Editing, deleting, creating, and rearranging paragraphs are all completely separate operations requiring separate capabilities; it's the wiki UI's job to hide the inherent complexity. A newcomer to the wiki can be given an account that only lets them create new paragraphs and edit their own paragraphs.
Any paragraph can be Signed or Encrypted. The signature is automatically fetched from the appropriate UserName/CryptoBlock? subDiscussion.
Capabilities enable people to create completely private Discussions on the public server, to be shared with only those users you've given a capability to (and that they've given a capability to, and so on in a transitive closure).
This security model enables people to have Discussions which function exactly like today's mailboxes (other people can append to them, but not read them), but within the unifying framework of a wiki. Unlike today's mailboxes they would have the advantage that you could "send" a Discussion to someone while unfinished because you could still edit it afterwards. And of course, every permutation of secure sharing between a private mailbox and a public wiki page would be possible within the ideal wiki.
A discussion can have zero to many names bound to it. Binding a name to a discussion is a power separate from other powers.

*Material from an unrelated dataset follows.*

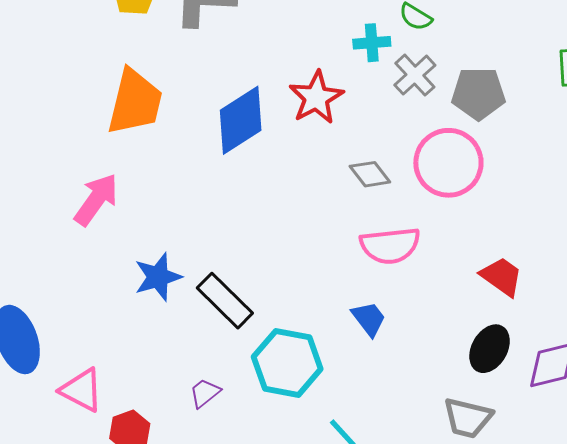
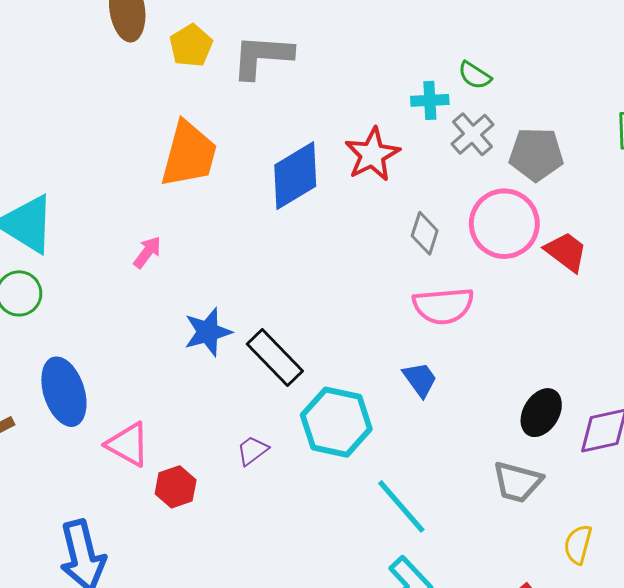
gray diamond: (370, 174) -> (425, 233), turned 54
pink arrow: (96, 200) -> (147, 252), size x0.6
red trapezoid: (502, 276) -> (566, 252), moved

The wiki has a compiler (wikis are exactly like programming languages) that tries to bind identifiers [[like so]] to Discussions by crawling up the graph until it finds a Discussion with that name bound to it.
The compiler begins its search at a user's Home Discussion, which generally links upwards to all Public Discussions. Making a Discussion public is as simple as creating a downwards link to Public Discussion.
Making a subgraph of Discussions have their own NameSpace, separate from the public NameSpace, is as simple as denying the compiler the right to traverse up the graph from the chosen point.
The compiler also appends the edit to whichever RecentChanges Discussion it hits by crawling up the subgraph. So you can keep track of Recent Changes in your private NameSpace within your own private Recent Changes Discussion.
Of course, a user may embed a link to another Paragraph or Discussion directly into their own paragraph or discussion, enabling them to sidestep the compiler. The wiki client's DirectManipulation UI permits this.
The wiki is completely integrated with a UniversalCatalog, so that a Discussion could talk about a movie and a link at some point may give you access to that movie. And vice versa, so that when someone finds an object in the Universal Catalog, they immediately see the Discussions which surround it.
Sorry, it's late and that's all I can remember off the top of my head.
[Any name for it?]
Communities.
Re: the name
Blind people's reliance on flat text.
the full glory of the wiki isn't expressible in flat text
What about the blind? How will they access this info?''
Someone will have to come up with a virtual touch interface system. Hey, what about you?
What are the intended touch differences between displayed components?
See above about Communities being built from a directed graph of paragraphs. How about you just wait till Communities is built before bugging its implementors about your add-on?
The cited "above" is nearly absent of content that would detail the use of virtual touch, unless it means the trivial spacing of versions in a plane, which hardly seems revolutionary, given that its included in nearly every version control system with a GUI
Great! Since you've determined that there is no useful information in the graphical aspect of Communities then that means you can skip making a virtual touch system to interpret the 3D directed graph of objects that sighted people would see. Your job is done, aren't you happy now?